The other problem is high-jacking, robbery, kidnapping and murder on the water—“piracy” when it occurs outside territorial boundaries (the “high seas”). “There is no single day,” Orakwusi apprised The Nation, “that we do not suffer one attack at least”. Astoundingly, she alleges that ransom money for hostages is paid through two Nigerian banks which apparently are unable to trace the owners of the accounts.

The fishing industry is long overdue for relief: Both from its agonising security problems and myriad of other burdens which, together, could eventually sink it.

The Federal Government is thus implored to declare a national maritime emergency and follow-up with an emergency maritime symposium.

The symposium would provide a forum for maritime scholars, administrators, entrepreneurs, conservationists and other vested interests to explore ways of reviving this strategic sector. A Marine Revival Commission for planning and prompt execution could then follow. Similar exercises have been ongoing in other West African countries. Surprisingly there is currently a collaboration between them and the World Bank with Nigeria conspicuously absent. Why?

Hopefully, the Third National Development Plan will serve as inspiration with the end result being cooperative enterprises, a dynamic fishing fleet and a massive infusion of capital into the sector.

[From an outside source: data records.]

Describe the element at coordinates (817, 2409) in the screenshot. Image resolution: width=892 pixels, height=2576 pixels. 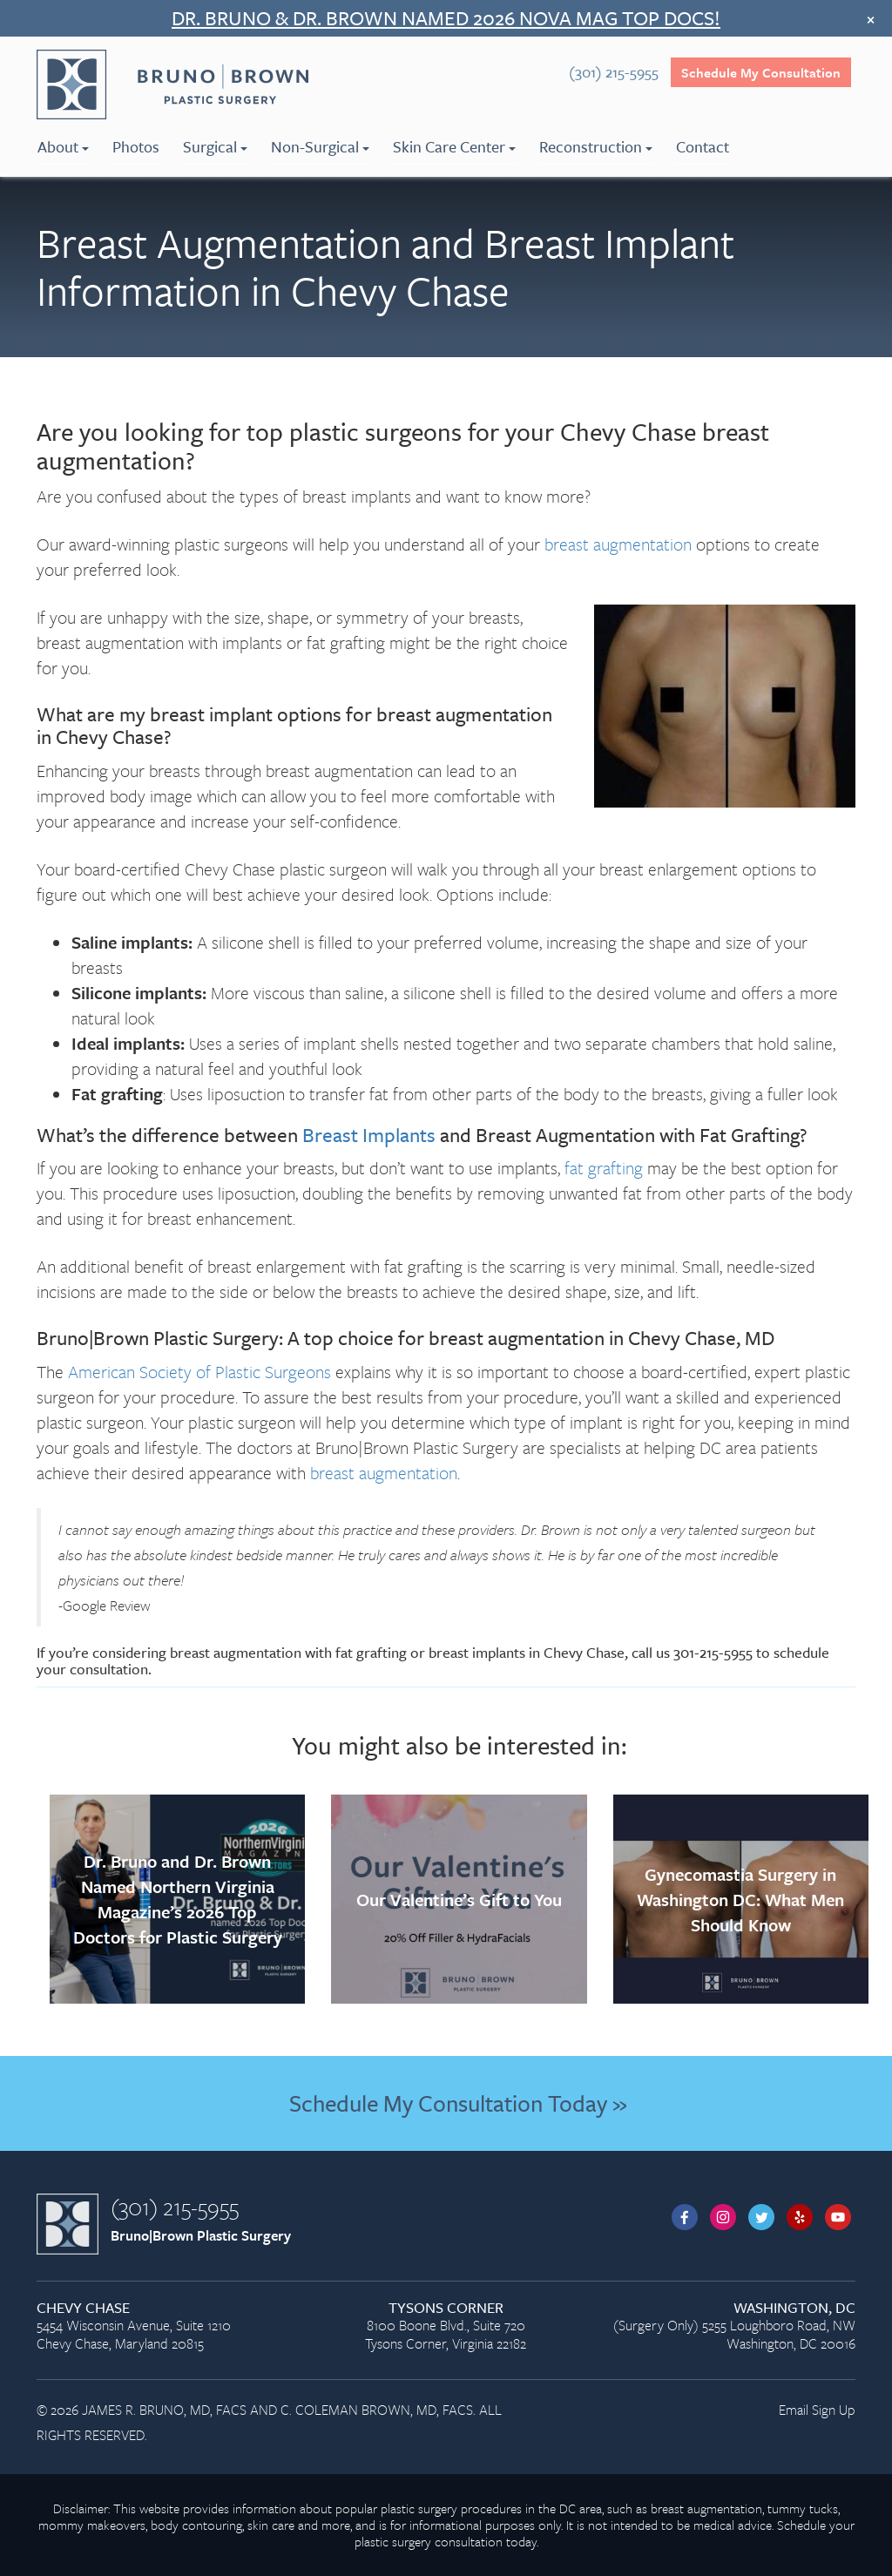 I see `Email Sign Up` at that location.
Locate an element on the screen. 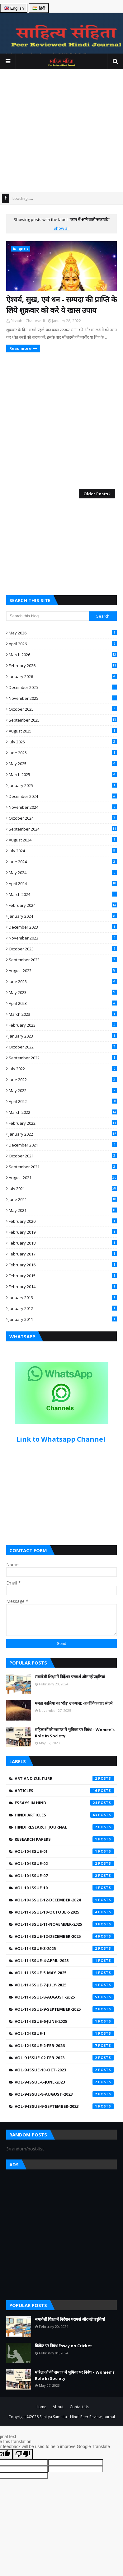 Image resolution: width=123 pixels, height=2576 pixels. January 2023 is located at coordinates (63, 1036).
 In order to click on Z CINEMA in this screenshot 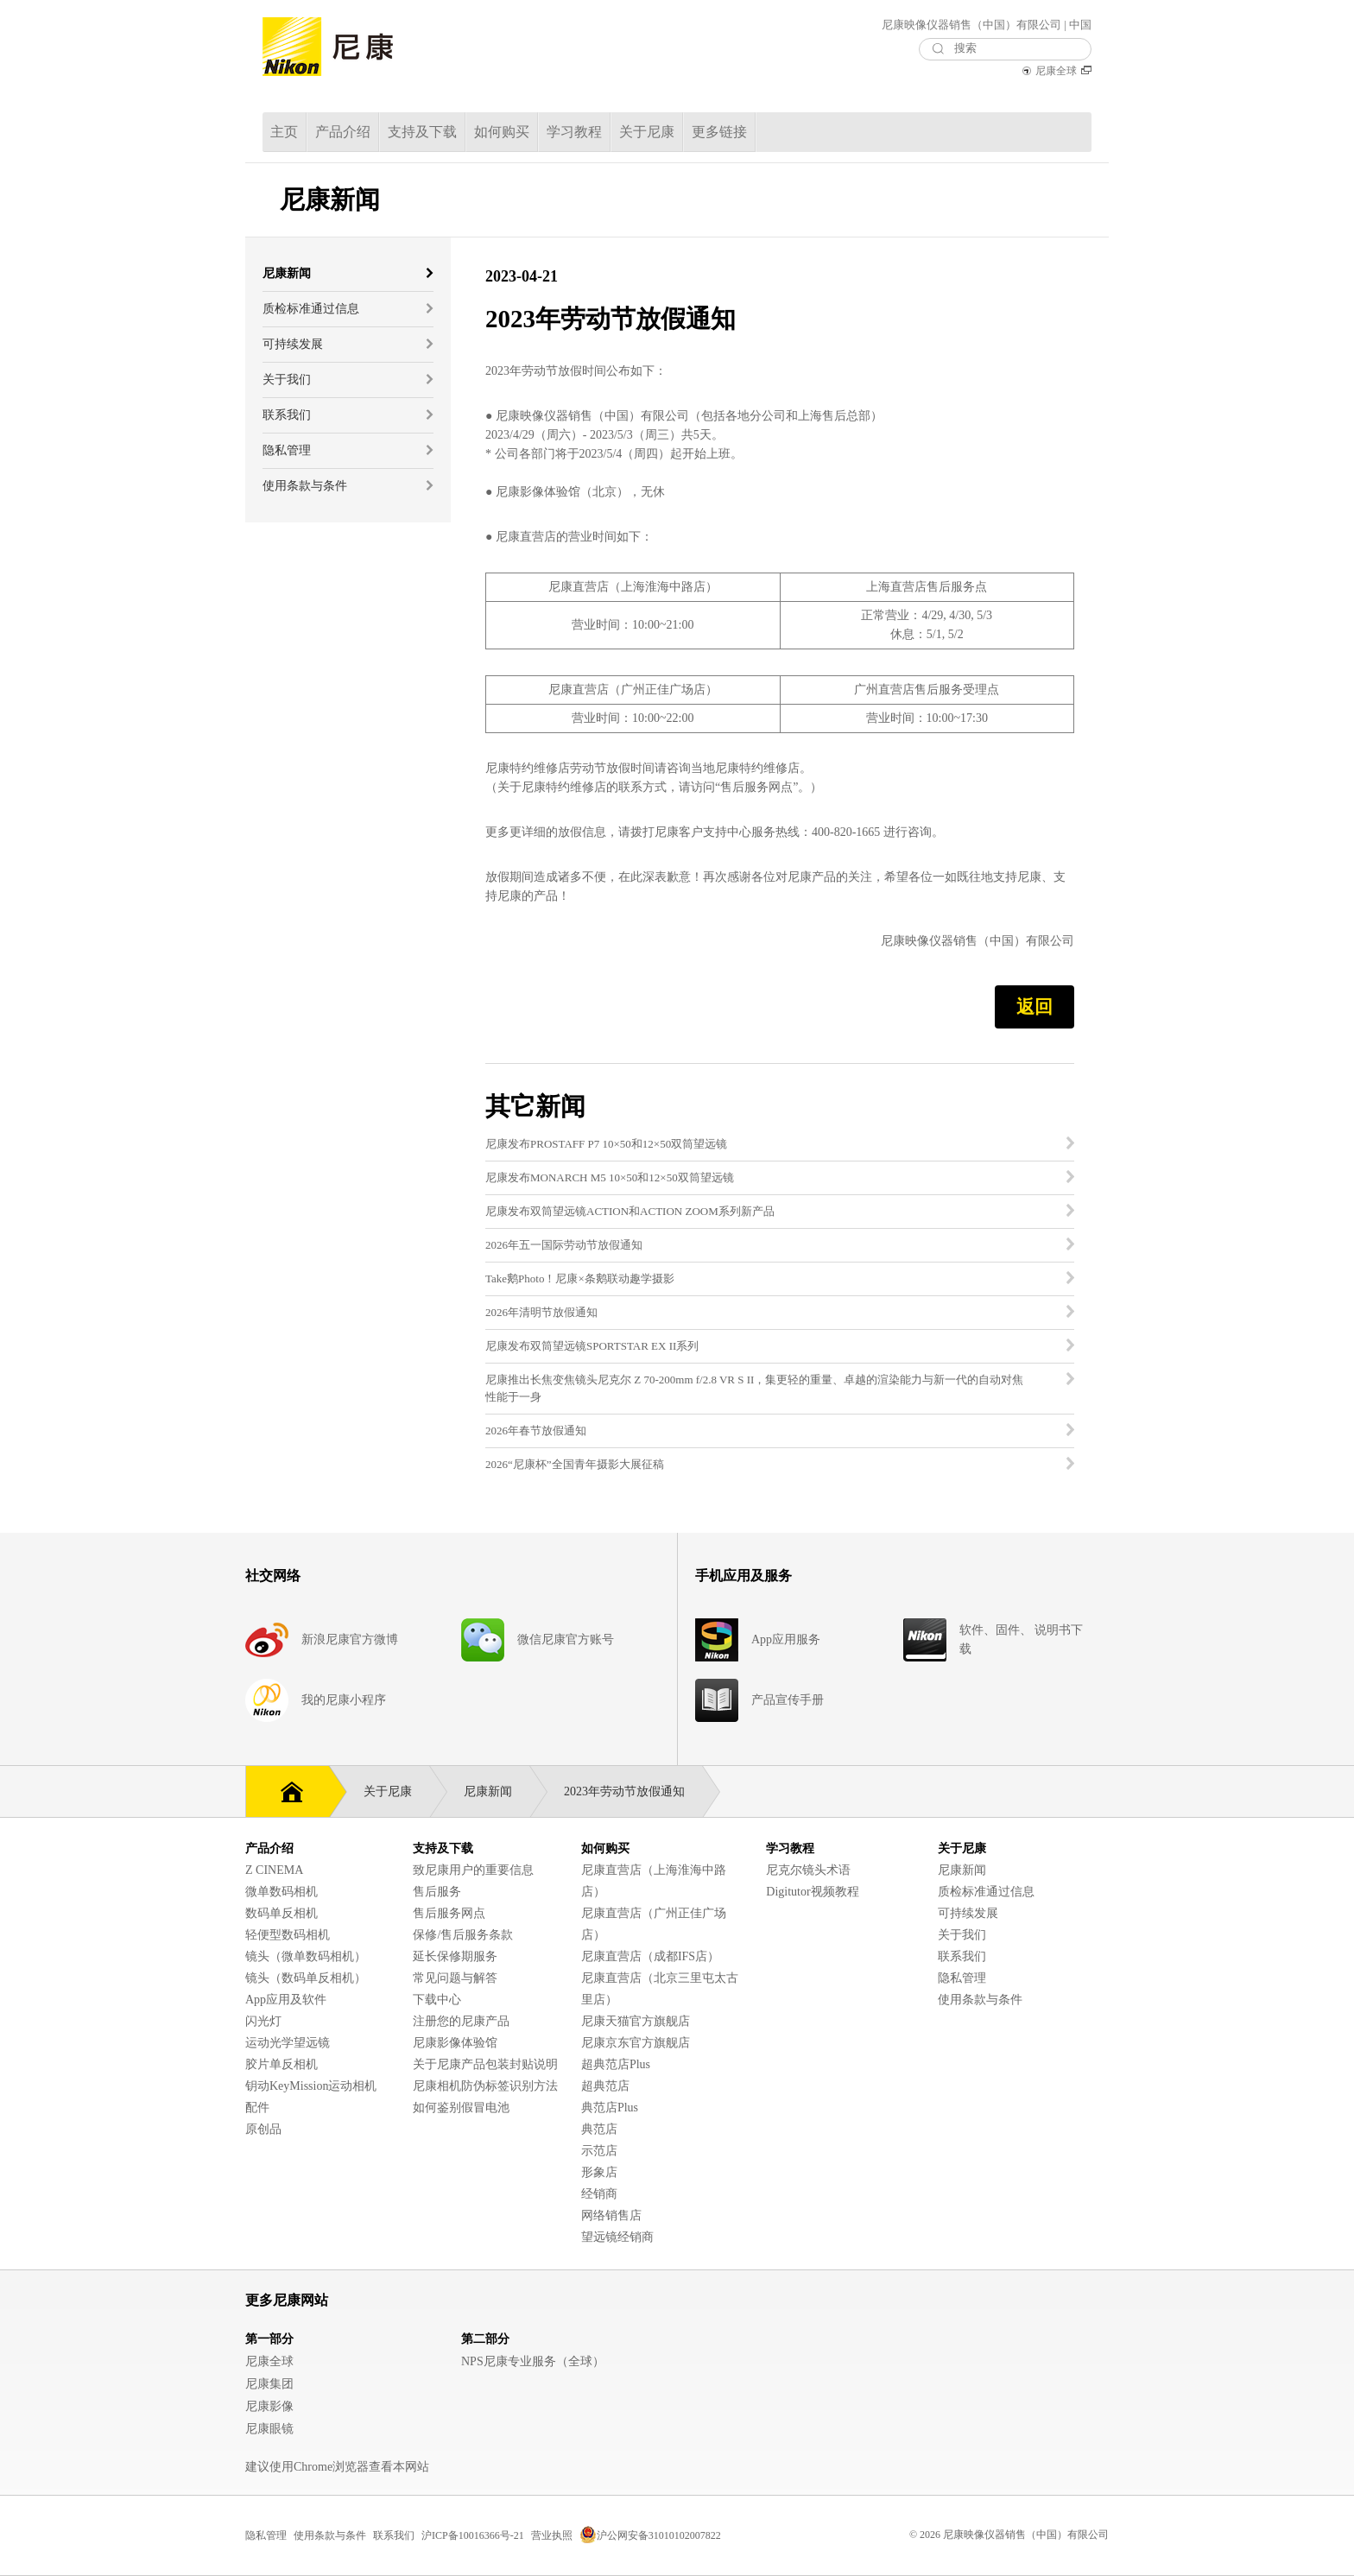 , I will do `click(274, 1870)`.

I close with this advice to trawler owners in Rivers State who, according to Overo, haven’t yet formalised a chapter of NTOA:

Arise, my Brothers and Sisters. Join the fight for a better fishing future. If you aren’t organised, do so immediately. As for me, I do not need to tell you, you can count on my support. If not for fishermen, I and many other Nigerians who are even more prominent than me, would not be here.